* Goal of the exercise: Among the entries below, find each line holding "Hodina" and return it.

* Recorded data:

☆ ☆ ☆ ☆

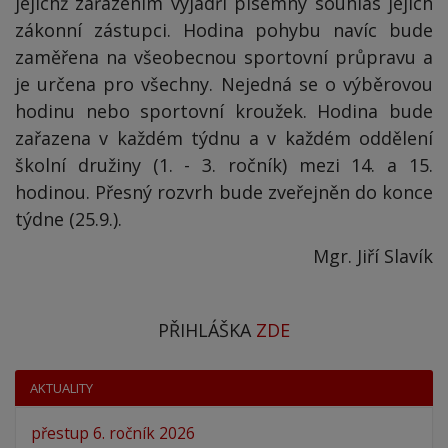
jejichž zařazením vyjádří písemný souhlas jejich
zákonní zástupci. Hodina pohybu navíc bude
zaměřena na všeobecnou sportovní průpravu a
je určena pro všechny. Nejedná se o výběrovou
hodinu nebo sportovní kroužek. Hodina bude
zařazena v každém týdnu a v každém oddělení
školní družiny (1. - 3. ročník) mezi 14. a 15.
hodinou. Přesný rozvrh bude zveřejněn do konce
týdne (25.9.).
Mgr. Jiří Slavík
PŘIHLÁŠKA
ZDE
AKTUALITY
přestup 6. ročník 2026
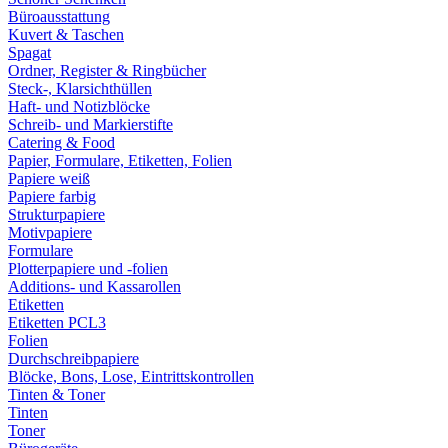
Büroausstattung
Kuvert & Taschen
Spagat
Ordner, Register & Ringbücher
Steck-, Klarsichthüllen
Haft- und Notizblöcke
Schreib- und Markierstifte
Catering & Food
Papier, Formulare, Etiketten, Folien
Papiere weiß
Papiere farbig
Strukturpapiere
Motivpapiere
Formulare
Plotterpapiere und -folien
Additions- und Kassarollen
Etiketten
Etiketten PCL3
Folien
Durchschreibpapiere
Blöcke, Bons, Lose, Eintrittskontrollen
Tinten & Toner
Tinten
Toner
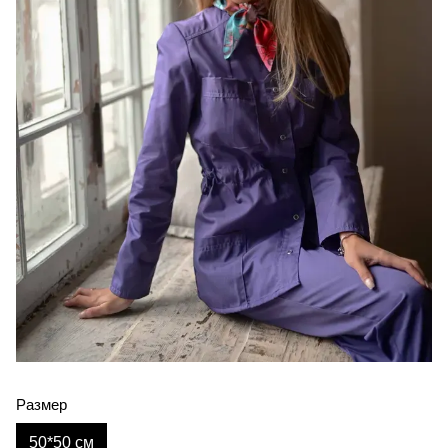
Размер
50*50 см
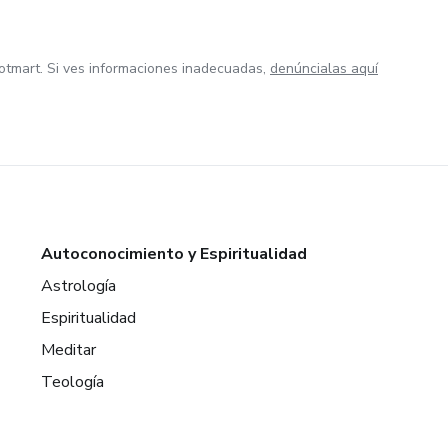
otmart. Si ves informaciones inadecuadas,
denúncialas aquí
Autoconocimiento y Espiritualidad
Astrología
Espiritualidad
Meditar
Teología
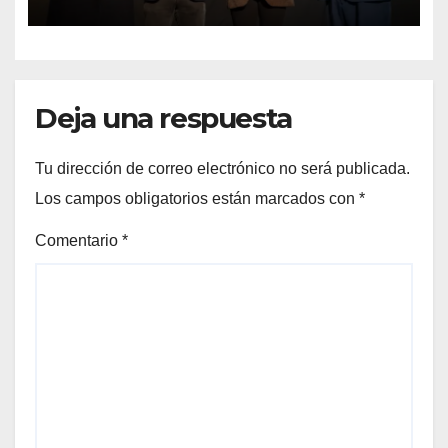
Preuniversitario Brotes 2026
Deja una respuesta
Tu dirección de correo electrónico no será publicada.
Los campos obligatorios están marcados con
*
Comentario
*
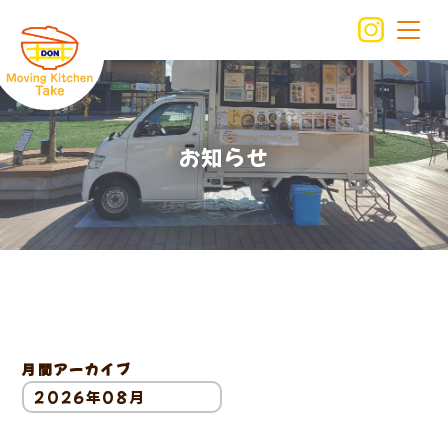
お知らせ
月間アーカイブ
2026年08月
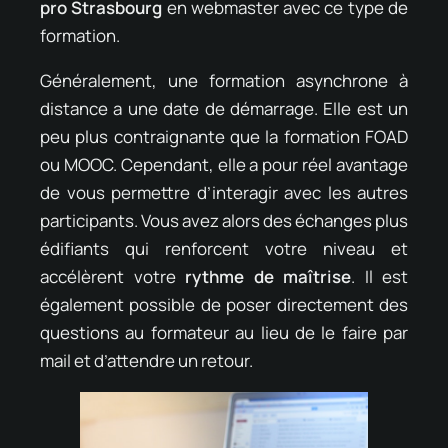
pro Strasbourg
en webmaster avec ce type de
formation.
Généralement, une formation asynchrone à
distance a une date de démarrage. Elle est un
peu plus contraignante que la formation FOAD
ou MOOC. Cependant, elle a pour réel avantage
de vous permettre d’interagir avec les autres
participants. Vous avez alors des échanges plus
édifiants qui renforcent votre niveau et
accélèrent votre
rythme de maîtrise
. Il est
également possible de poser directement des
questions au formateur au lieu de le faire par
mail et d’attendre un retour.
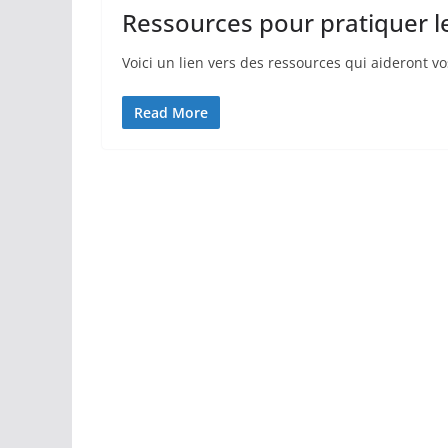
Ressources pour pratiquer le
Voici un lien vers des ressources qui aideront vo
Read More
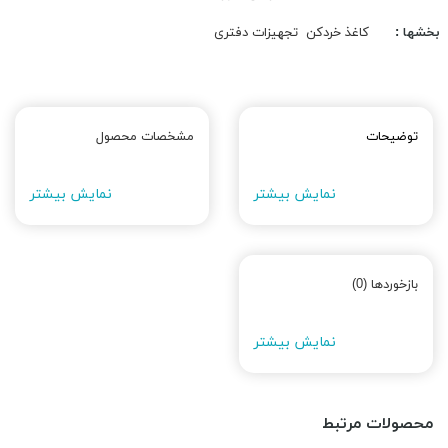
بخشها :
کاغذ خردکن
تجهیزات دفتری
توضیحات
مشخصات محصول
نمایش بیشتر
نمایش بیشتر
بازخوردها (0)
نمایش بیشتر
محصولات مرتبط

☆ ☆ ☆ ☆

* Task answer:
zákonní zástupci. Hodina pohybu navíc bude
hodinu nebo sportovní kroužek. Hodina bude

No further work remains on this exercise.